In general, removing necrotic tissue restores the local vascular supply to the wound and improves healing. However, debriding too much viable tissue can destroy the collagen structural framework for healing. Some wounds shouldn’t be debrided at all. Exercise caution, for example, in dealing with necrotic ulcers in persons with compromised vascular supply or immunocompromised.11 Debriding heel ulcers remains controversial because of problems with perfusion and the small amount of tissue that covers the calcaneus bone.8,11 There is consensus that a vascular assessment needs to be performed to ascertain if there is an adequate vascular supply to heal prior to debridement of ulcers in the lower extremities.1,8,11 Controversy revolves around whether to debride stable, adherent eschar with no exudate or signs of infection.1,8,11 Some clinicians believe that although caution is indicated, all necrotic heels should be debrided.9,12 The 2014 NPUAP/EPUAP/PPPIA pressure ulcer guideline state that stable, hard dry eschar should be assessed for signs of infection (erythema, tenderness, edema, purulence, fluctuance, crepitus, and/or malodor) and then debridement in the presence of adequate blood supply.11 Wounds become larger with debridement, something that should be discussed with the patient/family.


Pyoderma gangrenosum is a neutrophilic disorder that has a raised translucent border that rapidly expands the central ulcer. This condition may be idiopathic or associated with underlying inflammatory bowel disease, rheumatoid arthritis, or myeloproliferative disease (leukemia/lymphomas). When the raised peripheral border is active, pyoderma gangrenosum is one example of a wound that should not be debrided2. A raised active border indicates an acute inflammatory reaction, and debridement would stimulate the infiltrate even more through a process called pathergy.2 Septicemia is another condition that requires serious caution before initiating debridement. The wounds of patients with septicemia should not be debrided unless the patient is receiving adequate systemic antibacterial coverage.2



Baranoski-Patient-icon  Practice Point


Monitor stable necrotic heels for odor and signs of edema, erythema, tenderness, fluid wave, purulence, crepitus, malodor, or drainage that may signal the need for debridement.11



Baranoski-Patient-icon  Practice Point


It’s often important to watch the line of demarcation between viable and necrotic tissue for signs of further tissue breakdown or softening eschar.

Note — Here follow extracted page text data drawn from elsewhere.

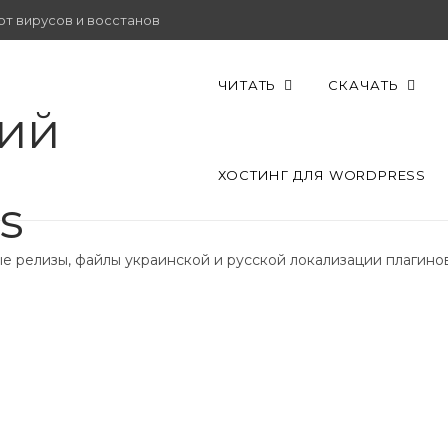
от вирусов и восстановить работу.
ЧИТАТЬ
СКАЧАТЬ
ХОСТИНГ ДЛЯ WORDPRESS
вые релизы, файлы украинской и русской локализации плагино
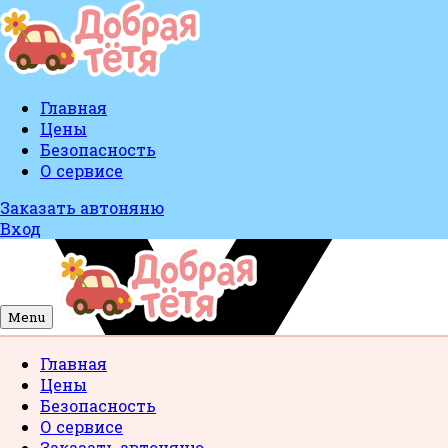
Главная
Цены
Безопасность
О сервисе
Заказать автоняню
Вход
Menu
Главная
Цены
Безопасность
О сервисе
Заказать автоняню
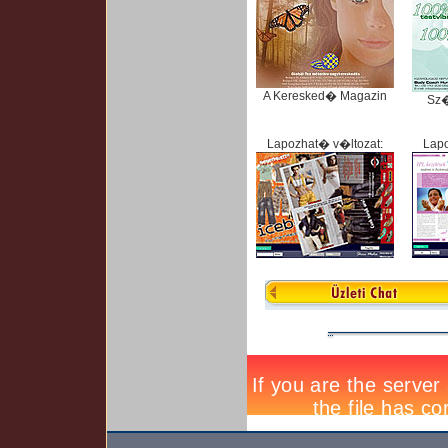
A Keresked� Magazin
Sz
Lapozhat� v�ltozat:
Lapo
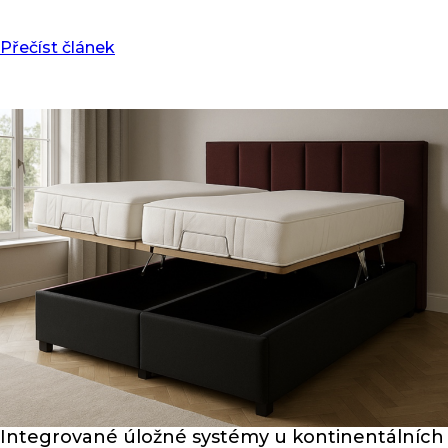
Přečíst článek
Integrované úložné systémy u kontinentálních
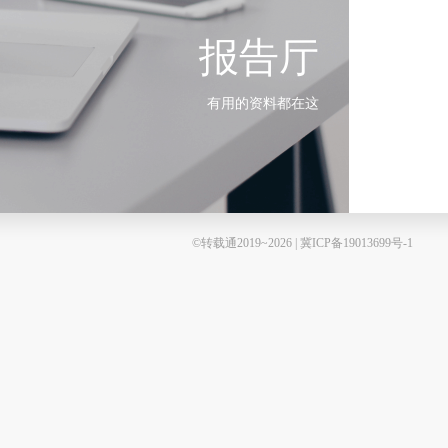
报告厅
有用的资料都在这
©转载通2019~2026 | 冀ICP备19013699号-1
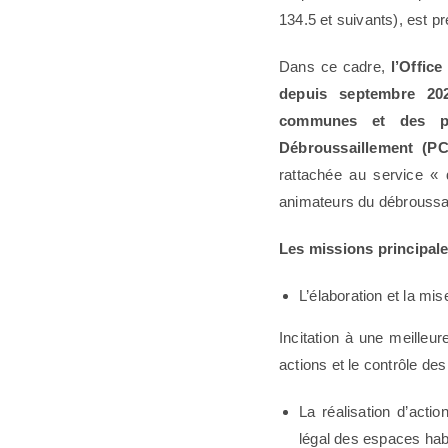
134.5 et suivants), est p
Dans ce cadre,
l’Offic
depuis septembre 202
communes et des po
Débroussaillement (P
rattachée au service «
animateurs du débroussai
Les missions principale
L’élaboration et la 
Incitation à une meilleu
actions et le contrôle de
La réalisation d’actio
légal des espaces hab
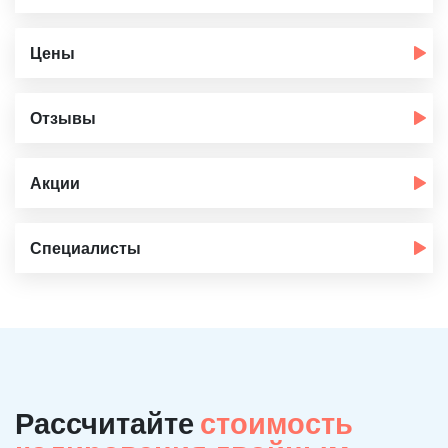
Цены
Отзывы
Акции
Специалисты
Рассчитайте
стоимость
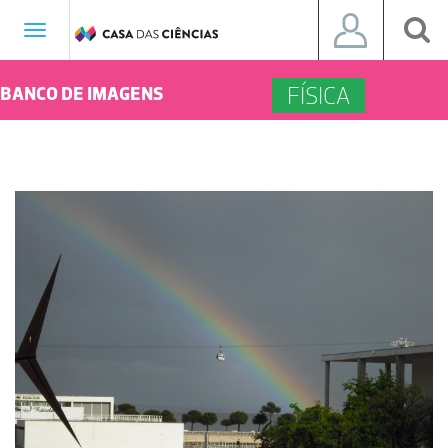
Toggle
navigation
FÍSICA
BANCO DE IMAGENS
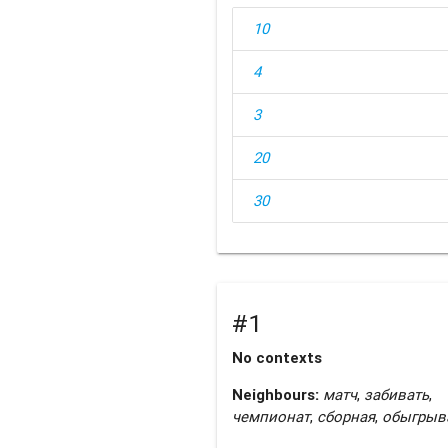
10
4
3
20
30
#1
No contexts
Neighbours:
матч
,
забивать
,
чемпионат
,
сборная
,
обыгрыв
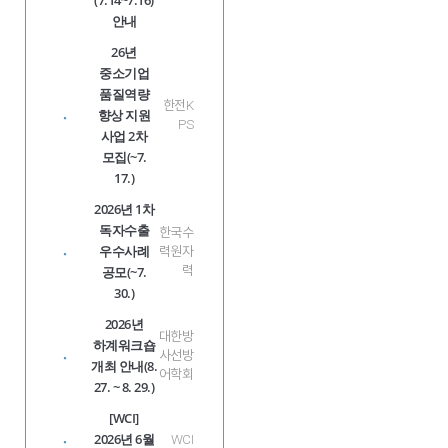
안내
26년
중소기업
품질역량
한전K
향상 지원
·
PS
사업 2차
모집(~7.
17.)
2026년 1차
독자수출
한국수
우수사례
·
력원자
공모(~7.
력
30.)
2026년
대한방
하계워크숍
·
사선방
개최 안내(8.
어학회
27. ~ 8. 29.)
[WCI]
2026년 6월
·
WCI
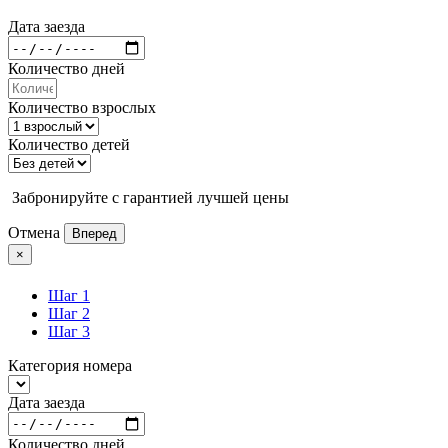
Дата заезда
Количество дней
Количество взрослых
Количество детей
Забронируйте с гарантией лучшей цены
Отмена
Вперед
×
Шаг 1
Шаг 2
Шаг 3
Категория номера
Дата заезда
Количество дней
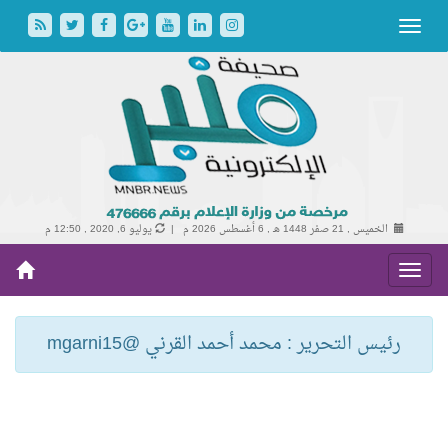
الخميس , 21 صفر 1448 هـ ,
6 أغسطس 2026 م |
يوليو 6, 2020 , 12:50 م
رئيس التحرير : محمد أحمد القرني @mgarni15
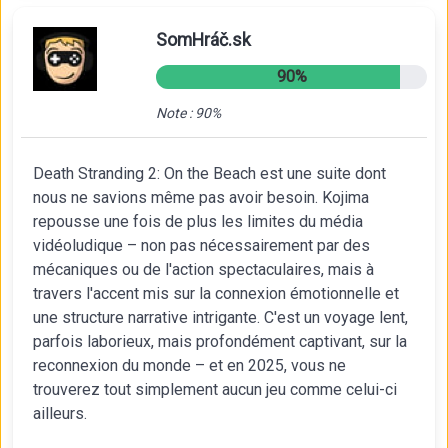
SomHráč.sk
90%
Note : 90%
Death Stranding 2: On the Beach est une suite dont
nous ne savions même pas avoir besoin. Kojima
repousse une fois de plus les limites du média
vidéoludique – non pas nécessairement par des
mécaniques ou de l'action spectaculaires, mais à
travers l'accent mis sur la connexion émotionnelle et
une structure narrative intrigante. C'est un voyage lent,
parfois laborieux, mais profondément captivant, sur la
reconnexion du monde – et en 2025, vous ne
trouverez tout simplement aucun jeu comme celui-ci
ailleurs.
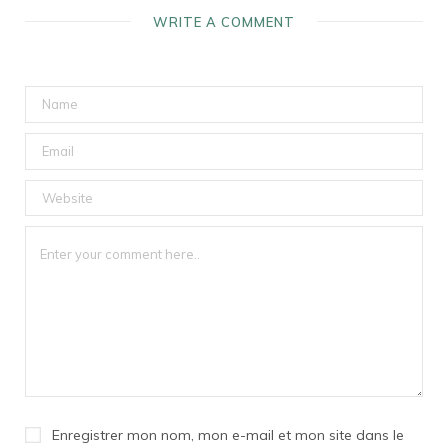
WRITE A COMMENT
Enregistrer mon nom, mon e-mail et mon site dans le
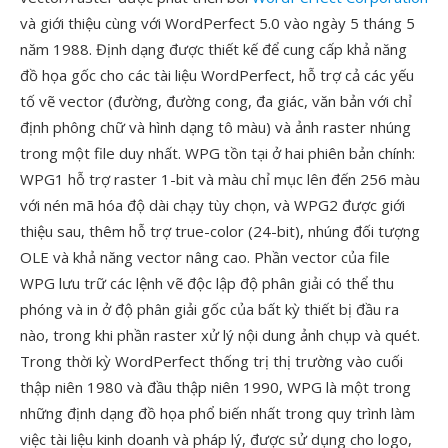
và giới thiệu cùng với WordPerfect 5.0 vào ngày 5 tháng 5
năm 1988. Định dạng được thiết kế để cung cấp khả năng
đồ họa gốc cho các tài liệu WordPerfect, hỗ trợ cả các yếu
tố vẽ vector (đường, đường cong, đa giác, văn bản với chỉ
định phông chữ và hình dạng tô màu) và ảnh raster nhúng
trong một file duy nhất. WPG tồn tại ở hai phiên bản chính:
WPG1 hỗ trợ raster 1-bit và màu chỉ mục lên đến 256 màu
với nén mã hóa độ dài chạy tùy chọn, và WPG2 được giới
thiệu sau, thêm hỗ trợ true-color (24-bit), nhúng đối tượng
OLE và khả năng vector nâng cao. Phần vector của file
WPG lưu trữ các lệnh vẽ độc lập độ phân giải có thể thu
phóng và in ở độ phân giải gốc của bất kỳ thiết bị đầu ra
nào, trong khi phần raster xử lý nội dung ảnh chụp và quét.
Trong thời kỳ WordPerfect thống trị thị trường vào cuối
thập niên 1980 và đầu thập niên 1990, WPG là một trong
những định dạng đồ họa phổ biến nhất trong quy trình làm
việc tài liệu kinh doanh và pháp lý, được sử dụng cho logo,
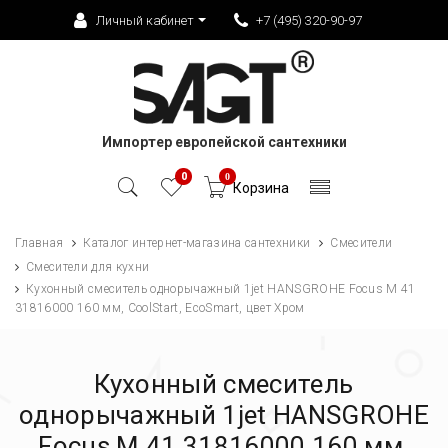
Личный кабинет
+7 (495) 320-90-97
Импортер европейской сантехники
0
0
Корзина
Главная
Каталог интернет-магазина сантехники
Смесители
Смесители для кухни
Кухонный смеситель однорычажный 1jet HANSGROHE Focus M 41
31816000 160 мм, CoolStart, EcoSmart, цвет Хром
Кухонный смеситель
однорычажный 1jet HANSGROHE
Focus M 41 31816000 160 мм,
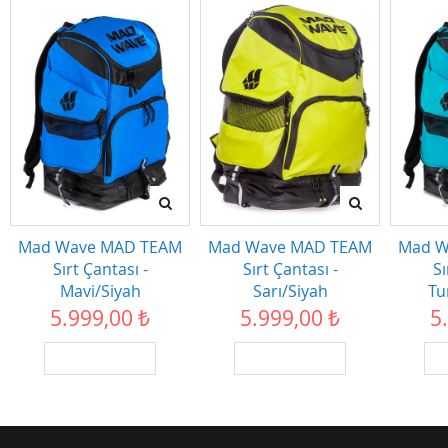
Mad Wave MAD TEAM
Mad Wave MAD TEAM
Mad W
Sırt Çantası -
Sırt Çantası -
Sı
Mavi/Siyah
Sarı/Siyah
Tu
5.999,00 ₺
5.999,00 ₺
5
SEPETE EKLE
SEPETE EKLE
S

Chronic wound care begins with treating the cause and patient-centered concerns, including pain and activities of daily living. Assess individual patients to determine whether the wound is healable, maintenance, or nonhealable. To assess healability, an adequate blood supply needs to be present.1,4,11 Palpable pulses in the foot indicate a pressure in excess of 80 mm Hg and enough blood supply for healing to occur. This finding could equate to an ankle-brachial pressure index of 0.6 or higher. If there is a sufficient blood supply and the cause has been corrected (compression for venous ulcers and pressure offloading for diabetic neurotrophic foot ulcers), the ulcer is healable. For pressure ulcers, the source of tissue damage needs to be corrected, including high blood pressure, poor nutrition, friction and shear, decreased mobility, or excess local moisture. Active debridement can be coupled with moisture and bacterial-balanced dressings.


A maintenance wound is one that has a sufficient blood supply for healing but is unable to heal due to patient or health delivery system factors.4 Debridement and local wound care should then be conservative for maintenance wounds. This often includes the removal of nonviable slough but not an active debridement with removal of healthy tissue to create bleeding tissue (an acute wound in a chronic wound). A nonhealable or palliative wound does not have enough blood supply to heal; therefore, debridement should be conservative and limited to easy to remove soft slough with a local antimicrobial (such as povidone–iodine or chlorhexidine) and moisture reduction to reduce local bacteria.4


Although it is acknowledged that debridement is a critical first step in preparing the wound bed for healing, all of the recommendations on debridement from the international NPUAP/EPUAP/PPPIA 2014 clinical practice guideline are at the C level of knowledge11 (Table 8-1).



Table 8-1 Debridement Recommendations: NPUAP/EPUAP/PPPIA 2014 Pressure Ulcer Clinical Practice Guideline


Table 8-1


Emily Haesler (ed)., National Pressure Ulcer Advisory Panel, European Pressure Ulcer Advisory Panel, and Pan Pacific Pressure Injury Alliance. Prevention and Treatment of Pressure Ulcers: Clinical Practice Guideline. ; Perth, Australia: Cambridge Media, 2014:154160.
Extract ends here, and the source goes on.